Diante das atuais dificuldades e desafios lançados é necessário que se renove e cresça o desejo de se fazer caminho em conjunto
Estamos em Jerusalém. No coração do Templo. Para mais um ensinamento de Jesus. “Em frente à arca do tesouro” é o local escolhido por Ele para observar as atitudes dos que se aproximavam para fazer as suas ofertas. Mc 12, 38-44.
Sentado, é a posição normal do corpo que, nestas circunstâncias, adquire um simbolismo cheio de riqueza humana: observação e escuta atenta, acolhimento solícito, reflexão profunda, discernimento lúcido, sabedoria interiorizada, autoridade moral, transmissão da mensagem colhida e assimilada. A ilustrar este simbolismo, que pode facilmente ser ampliado, estão os episódios de Jesus no monte das bem-aventuranças, de Maria ao ouvir os magos e os pastores em Belém, de certas parábolas dos Evangelhos, de Abraão junto ao carvalho de Mambré, e tantos outros.

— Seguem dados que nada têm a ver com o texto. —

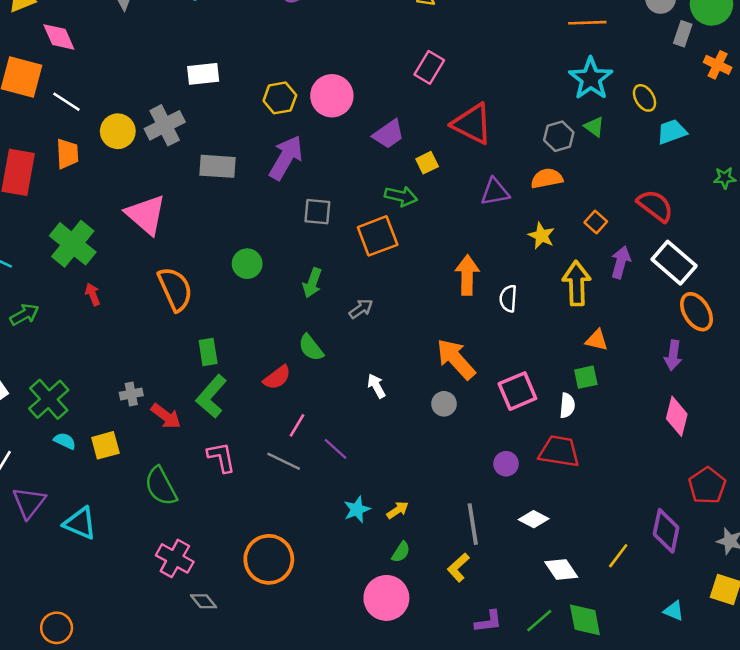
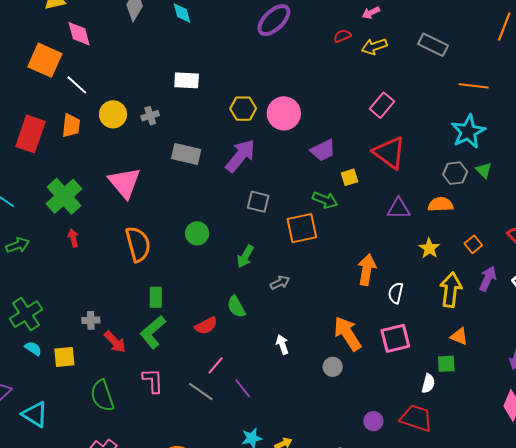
orange line: (587, 23) -> (474, 86), moved
pink rectangle: (429, 67) -> (382, 105), moved
cyan star: (591, 79) -> (468, 132), moved
gray cross: (165, 125) -> (150, 116), size x0.6
pink square: (517, 391) -> (395, 338), moved

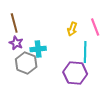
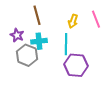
brown line: (14, 23) -> (37, 15), moved
cyan line: (85, 52) -> (66, 44), moved

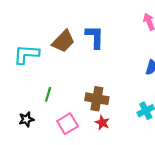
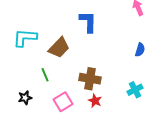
brown trapezoid: (63, 41) -> (59, 48), moved
green line: (48, 94) -> (45, 75), turned -40

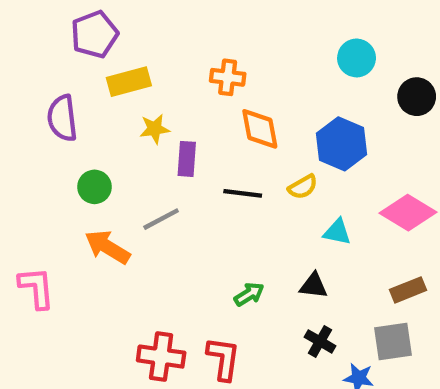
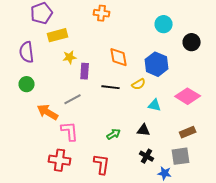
orange cross: (228, 77) -> (102, 13), moved
green circle: (94, 187) -> (27, 84), moved
pink L-shape: (37, 288) -> (70, 131), moved
red cross: (161, 357) -> (60, 160), moved

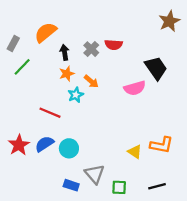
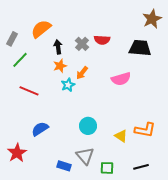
black trapezoid: (156, 68) -> (140, 48), moved, turned -50
orange arrow: (91, 81) -> (82, 73), turned 88
red line: (50, 113) -> (29, 91), moved
red star: (19, 145) -> (17, 153), moved
cyan circle: (69, 148) -> (88, 126), moved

Sentado a observar dá conta dos escribas que se exibem, no meio da multidão dos ricos que depositam grandes quantias, da pobre viúva que apenas traz uns cêntimos; das grandes vestes de uns e da roupinha melhorada para ir ao Templo; dos gestos vistosos e da simplicidade discreta. Dá conta e comenta, em género de ensinamento, que fica para todo o sempre. A cena narrada perante os discípulos parece provocante: Escribas e o seu estilo, a viúva e a sua discrição. Parece dizer: cuidado com o que ensinais; o pequeno é a medida da entrega.
A exibição dos escribas abre “janelas” para o mundo da imagem, da sociedade mediática, da religião imponente, de quem vive das aparências e esquece a realidade do ser humano e das suas aspirações silenciadas e insatisfeitas. A ostentação dos ricos mostra o valor dos seus bens – única fonte de preocupações - e o desejo de serem reconhecidos pela sua generosidade, deixando a claro o vazio do seu coração. A discrição da viúva e a magreza da sua oferta – “perdida” na multidão e insignificante na quantia, mas de enorme alcance simbólico – abrem horizontes à confiança radical de quem se entrega com tudo o que tem.
O Papa Francisco, ao comentar as bem-aventuranças, na Festa de Todos os Santos, afirma a propósito: “Isso significa uma outra pobreza, ser pobre por dentro, esvaziar-se de si mesmo para dar lugar a Deus. Quem se julga rico, bem-sucedido e seguro, baseia tudo em si mesmo e fecha-se para Deus e os irmãos”, assinalou, mas quem permanece aberto a Deus e ao próximo “encontra alegria”. Esta mensagem é o anúncio de uma “felicidade inaudita”.
O estilo de vida das viúvas, de que fala a liturgia, faz-nos reler com redobrada atenção a 2ª leitura, da carta aos Hebreus. Nele se espelha a atitude heróica de Jesus Cristo que se entrega ao Pai. Oferece-se a si mesmo e não apenas o que tem para dar a salvação aos que O esperam Heb 9, 28.
O contraste é evidente e significativo. Jesus faz os seus ensinamentos, a partir de situações concretas. É a vida que diz quem nós somos. Só a coerência humaniza. Só a confiança dá consistência à vida em sociedade. Só a entrega radical oferece garantias seguras de um futuro melhor, alicerçado num presente solidário. Os discípulos – de todos os tempos – estão chamados a captar esta mensagem.
No entanto, observa o Bispo de Aveiro a propósito da Semana dos Seminários que está a decorrer: “A falta de uma adesão pessoal e viva a Jesus Cristo e de ligação maior com a comunidade eclesial coloca-se entre as causas que explicam o facto de serem poucos os jovens que decidem entrar no Seminário.
Diante das atuais dificuldades e desafios lançados é necessário que se renove e cresça o desejo de se fazer caminho em conjunto. Estamos, pois, perante um "desafio" que está ligado a um "apelo" que Deus faz ressoar no coração de todos nós e está de acordo com os desafios que o Papa Francisco pede a toda a Igreja: a renovação do rosto da Igreja passará por ser mais sinodal e menos clerical, e será o de uma comunidade cristã, em que se articulam os ministérios do presbítero, do diácono e dos leigos”.